Le bambine violentate nel Congo non hanno voce, non hanno nessuno che possa difenderle, nessuno farà loro giustizia, perché sono i soldati stessi, dunque le autorità del Paese che dovrebbe proteggerle, ad abusare di loro.
A Bukavu, in Congo, appunto, c’è Pascaline, che ha solo 12 anni, ma, qualche mese fa, è stata violentata da sette soldati!
Le hanno, poi, anche sparato al bacino, creandole lesioni ai genitali e al retto: “Sono stata operata sei volte, ora sto un po’ meglio”, dice quella bambina dal suo letto d’ospedale.

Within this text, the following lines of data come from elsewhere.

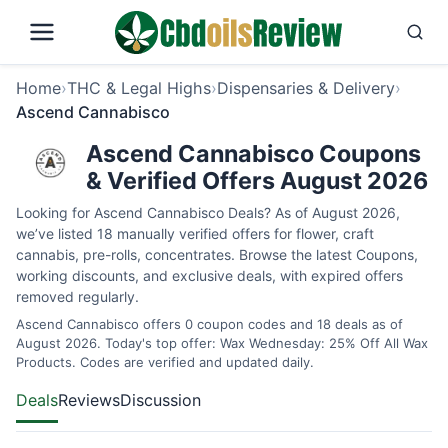
Home
›
THC & Legal Highs
›
Dispensaries & Delivery
›
Ascend Cannabisco
Ascend Cannabisco Coupons
& Verified Offers August 2026
Looking for Ascend Cannabisco Deals? As of August 2026,
we’ve listed 18 manually verified offers for flower, craft
cannabis, pre-rolls, concentrates. Browse the latest Coupons,
working discounts, and exclusive deals, with expired offers
removed regularly.
Ascend Cannabisco offers 0 coupon codes and 18 deals as of
August 2026. Today's top offer: Wax Wednesday: 25% Off All Wax
Products. Codes are verified and updated daily.
Deals
Reviews
Discussion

La guerra in Congo è iniziata 15 anni fa, prima della sua nascita, ed è uno scontro continuo tra eserciti di fazioni diverse.

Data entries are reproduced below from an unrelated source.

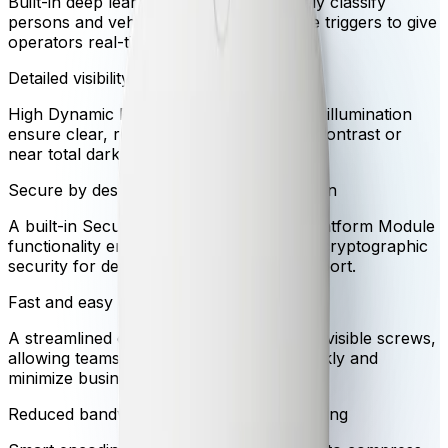
Built-in deep learning analytics accurately classify
persons and vehicles while ignoring false triggers to give
operators real-time understanding.
Detailed visibility in challenging lighting
High Dynamic Range and built-in infrared illumination
ensure clear, reliable video even in high-contrast or
near total darkness.
Secure by design with hardware protection
A built-in Secure Element with Trusted Platform Module
functionality ensures the highest level of cryptographic
security for device access and data transport.
Fast and easy click installation
A streamlined click mechanism eliminates visible screws,
allowing teams to deploy the camera quickly and
minimize business disruption.
Reduced bandwidth with intelligent streaming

Dove sono i Caschi Blu dell’Onu? A quanto si sa, non si comportano diversamente da tutti gli altri che indossano una divisa, come se tutti fossero accecati da quelle ricchezze e, incuranti delle torture che infliggono agli innocenti, a cui calpestano la dignità e l’onore, si trasformano in belve crudeli e sanguinarie.

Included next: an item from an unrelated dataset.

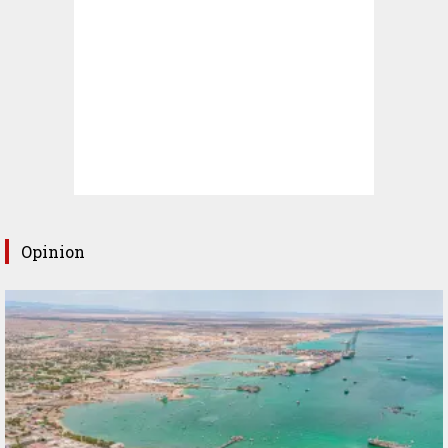
Opinion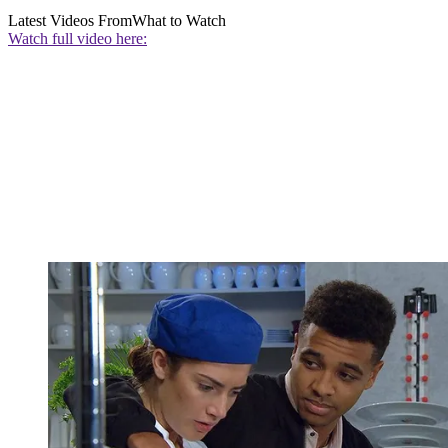
Latest Videos From
What to Watch
Watch full video here:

Pascaline divide la camerata dell’ospedale con altre 60 donne, accomunate dalla sua stessa sorte; molte sono bambine di 11 anni, altre donne adulte, fino agli 80 anni!
“Molti stupri finiscono con l’introduzione di oggetti, di colla, di chiodi o di sabbia nella vagina”. spiegano le infermiere dell’ospedale, che cerca di curarle al meglio, almeno nel corpo.
Pascaline e le altre si trovano nell’ospedale Panzi, chiamato anche “la clinica delle donne violentate”, fondato da un medico congolese di nome Denis Mikwege.
“Dal 2004, abbiamo accolto più di diecimila donne, circa trecento al mese. Le ultime dieci si sono presentate ieri sera. Quasi tutte sono vittime dei miliari. Una su tre necessita di un lungo intervento chirurgico”. “Molte sono state violentate più volte. Altre diventano le schiave sessuali di una guarnigione”.
E non dimentichiamo che, in un Paese così degradato, oltre a non esserci giustizia per queste donne, non c’è nemmeno comprensione: esse vengono anche allontanate dalla famiglia, abbandonate a se stesse.